Feb 27, 2007

Students speak on "Common Ground"

by Kristi Kirkland, Life! Reporter
Unknown to most students at Liberty, on Thursdays at 8:30 p.m., a student-led worship service is held in David’s Place. A small group of students congregate to sing, pray and hear from the Word.
Liberty Seminary student Ben Forrest started this gathering, which is known as Common Ground.
Forrest went to a small Christian college in Idaho. During his time there, he attended a gathering each week where students had the opportunity to share testimonies with each other.

Forrest enjoyed hearing from his peers, and he said that is what prompted him to start Common Ground in the fall of 2005.

At Liberty, students hear a lot of “spiritual people” speak from the platform, said Forrest. But he wanted to give students like himself the chance to hear from those on their level who have similar perceptions and struggle with the same issues.

The setting is “low key” and “intimate,” said Forrest, and on average 30 to 40 people attend each week. Forrest added that Common Ground is “not just a production.”

Sophomore Kendal Halls, a regular at Common Ground, said campus church is so big and often it is hard to find people. This group, on the other hand, is small and laid back. And the set-up is simple, with no fancy lights and few instruments — just a couple of guys with guitars.

Halls began attending Common Ground last fall and has since become the manager of the technical aspect of the service. This includes making PowerPoints for the worship time.

“I fell in love with it,” said Halls, referring to her first visit to the gathering. She said she enjoys the close-knit community she experiences each Thursday evening the opportunity she has to meet new people each week.

Forrest, who went to Israel with Dr. Ergun Caner during Christmas break, has a heart for the world. As he speaks to the group, he shares this passion for reaching others — not just in this country, but around the world as well. As the group gathers for the first time this semester, they spend time praying for a list of missionaries Forrest reads off to them.
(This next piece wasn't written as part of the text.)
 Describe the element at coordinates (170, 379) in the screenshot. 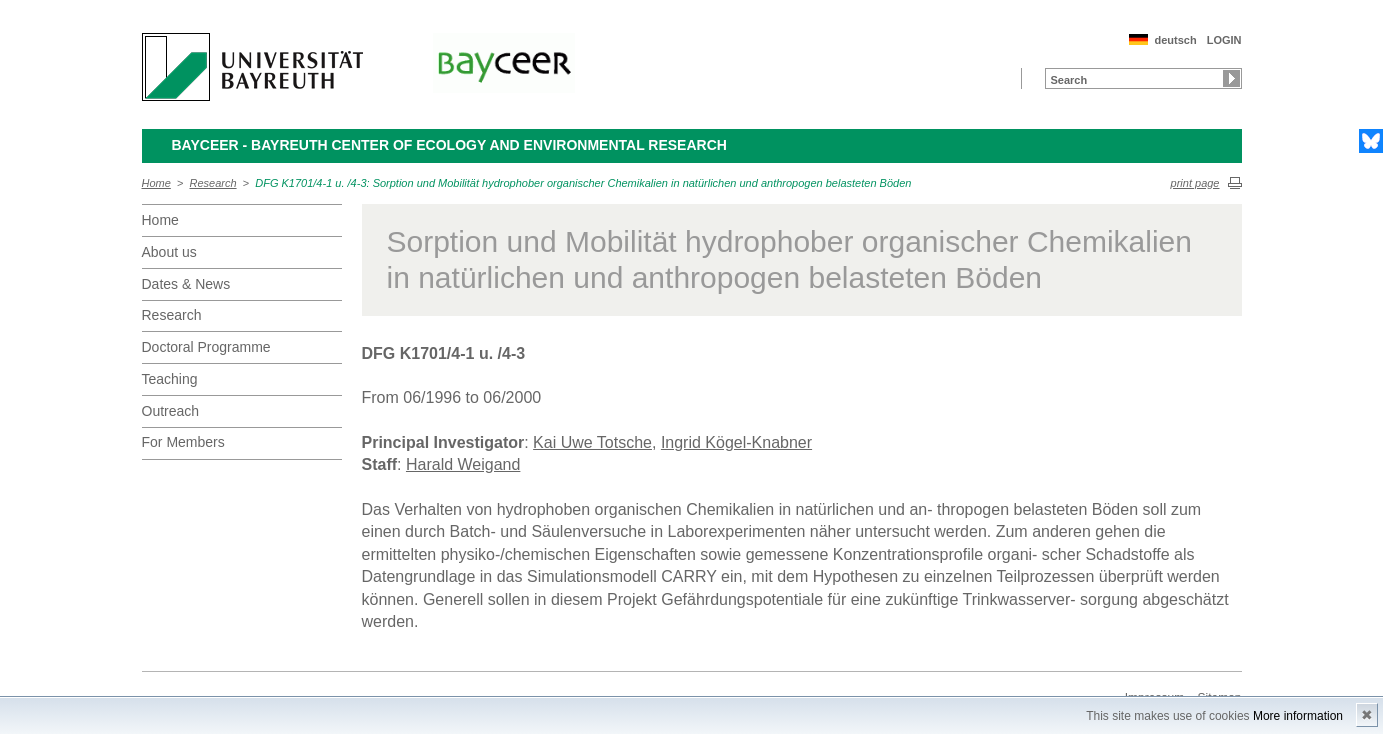 I see `Teaching` at that location.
Halls likes to call Common Ground a “spontaneous” gathering. She said that the song choices are different each week, and there are a variety of speakers. “Each week, who knows what is going to happen?” said Forrest.
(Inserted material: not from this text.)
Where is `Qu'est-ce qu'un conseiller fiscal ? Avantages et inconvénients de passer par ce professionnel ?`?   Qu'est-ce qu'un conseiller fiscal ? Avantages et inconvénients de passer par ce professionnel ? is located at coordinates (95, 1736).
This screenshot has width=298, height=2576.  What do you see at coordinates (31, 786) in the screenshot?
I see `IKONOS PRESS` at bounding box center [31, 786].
“We are here for a reason, and that is to grow in Christ,” said Halls. Forrest hopes that this gathering will allow students to “get plugged into ministry.”

He also hopes that those who attend will find ways to use their gifts and talents.

Most students have never heard of Common Ground, and Forrest admitted that they have not been able to do much advertising. Forrest has visited several evangelism classes and shared about Common Ground.

In addition, a Facebook group has been created to share information on the weekly meeting. Halls said they send out weekly reminders to those who are members of the group, but she added that most people find out about it through word of mouth.